Comparison with Original Implementations¶
Packages with original implementations:
gigaamfor GigaAM models (github)nemo-toolkitfor NeMo models (github)openai-whisperfor Whisper models (github)sherpa-onnxfor Vosk models (github, docs)T-onefor T-Tech T-one model (github)
Test Hardware¶
- CPU tests were run on a laptop with an Intel i7-7700HQ processor.
- GPU tests were run in Google Colab on Nvidia T4.
Russian ASR Models¶
Tests of Russian ASR models were performed on a test subset of the Russian LibriSpeech dataset.

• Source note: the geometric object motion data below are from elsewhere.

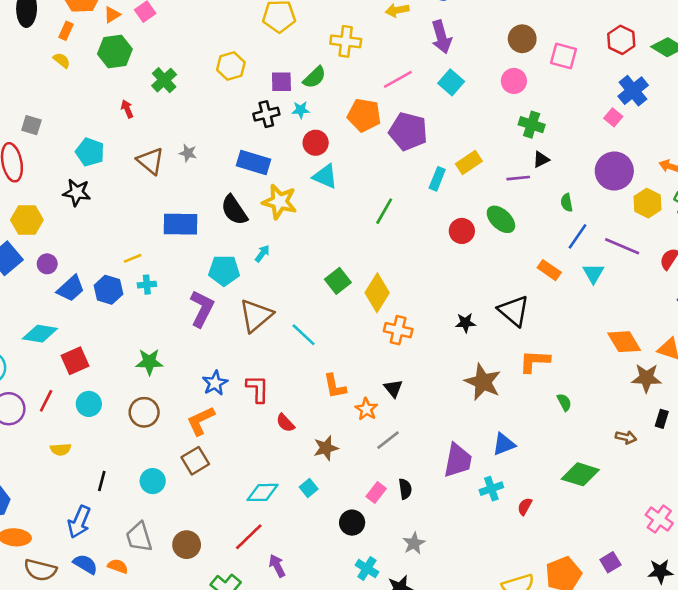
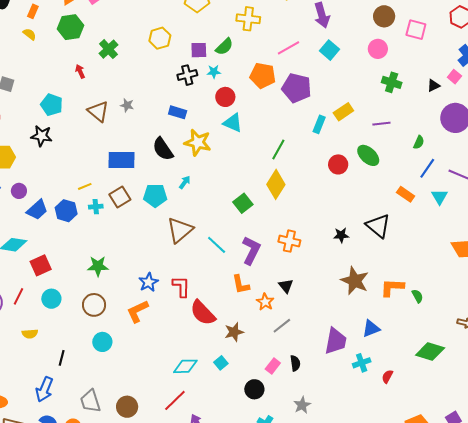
black triangle: (541, 160) -> (433, 86), moved
blue rectangle: (253, 162) -> (178, 112), size x0.7
green semicircle: (567, 203) -> (419, 142), turned -144
yellow diamond: (377, 293) -> (276, 184), moved
purple L-shape: (202, 309) -> (251, 250), moved
orange L-shape: (535, 361) -> (392, 287), moved
red semicircle: (285, 423) -> (203, 313), size x1.8
brown square: (195, 461) -> (120, 197), moved
cyan circle: (153, 481) -> (102, 342), moved

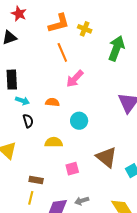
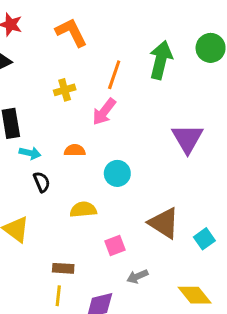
orange L-shape: (59, 23) -> (71, 32), turned -95
yellow cross: (85, 29) -> (65, 90), moved, turned -32
orange line: (62, 52) -> (114, 75), moved, turned 48
gray arrow: (82, 201) -> (137, 276), moved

| Model | Package / decoding | CER | WER | RTFx (CPU) | RTFx (GPU) |
|---|---|---|---|---|---|
| GigaAM v2 CTC | default | 1.06% | 5.23% | 7.2 | 44.2 |
| GigaAM v2 CTC | onnx-asr | 1.06% | 5.23% | 11.6 | 197.0 |
| GigaAM v2 RNN-T | default | 1.10% | 5.22% | 5.5 | 23.3 |
| GigaAM v2 RNN-T | onnx-asr | 1.10% | 5.22% | 10.7 | 84.1 |
| GigaAM v3 CTC | default | 0.98% | 4.72% | 12.2 | 73.3 |
| GigaAM v3 CTC | onnx-asr | 0.98% | 4.72% | 14.5 | 223.1 |
| GigaAM v3 RNN-T | default | 0.93% | 4.39% | 8.2 | 41.6 |
| GigaAM v3 RNN-T | onnx-asr | 0.93% | 4.39% | 13.3 | 92.1 |
| GigaAM v3 E2E CTC | default | 1.50% | 7.10% | N/A | 178.0 |
| GigaAM v3 E2E CTC | onnx-asr | 1.56% | 7.80% | N/A | 222.8 |
| GigaAM v3 E2E RNN-T | default | 1.61% | 6.94% | N/A | 47.6 |
| GigaAM v3 E2E RNN-T | onnx-asr | 1.67% | 7.60% | N/A | 98.5 |
| Nemo FastConformer CTC | default | 3.11% | 13.12% | 29.1 | 143.0 |
| Nemo FastConformer CTC | onnx-asr | 3.13% | 13.10% | 45.8 | 484.7 |
| Nemo FastConformer RNN-T | default | 2.63% | 11.62% | 17.4 | 111.6 |
| Nemo FastConformer RNN-T | onnx-asr | 2.62% | 11.57% | 27.2 | 119.4 |
| Nemo Parakeet TDT 0.6B V3 | default | 2.34% | 10.95% | 5.6 | 75.4 |
| Nemo Parakeet TDT 0.6B V3 | onnx-asr | 2.38% | 10.95% | 9.7 | 97.3 |
| Nemo Canary 1B V2 | default | 4.89% | 20.00% | N/A | 14.0 |
| Nemo Canary 1B V2 | onnx-asr | 5.00% | 20.03% | N/A | 18.6 |
| T-Tech T-one | default | 1.28% | 6.56% | 11.9 | N/A |
| T-Tech T-one | onnx-asr | 1.28% | 6.57% | 11.7 | 40.6 |
| Vosk 0.52 small | greedy_search | 3.64% | 14.53% | 48.2 | 71.4 |
| Vosk 0.52 small | modified_beam_search | 3.50% | 14.25% | 29.0 | 24.7 |
| Vosk 0.52 small | onnx-asr | 3.64% | 14.53% | 45.5 | 115.0 |
| Vosk 0.54 | greedy_search | 2.21% | 9.89% | 34.8 | 64.2 |
| Vosk 0.54 | modified_beam_search | 2.21% | 9.85% | 23.9 | 24 |
| Vosk 0.54 | onnx-asr | 2.21% | 9.89% | 33.6 | 97.6 |
| Whisper base | default | 10.61% | 38.89% | 5.4 | 17.3 |
| Whisper base | onnx-asr* | 10.64% | 38.33% | 6.6 | 58.0 |
| Whisper large-v3-turbo | default | 2.96% | 10.27% | N/A | 13.6 |
| Whisper large-v3-turbo | onnx-asr** | 2.63% | 10.13% | N/A | 19.5 |
English ASR Models¶
Tests of English ASR models were performed on a test subset of the Voxpopuli dataset.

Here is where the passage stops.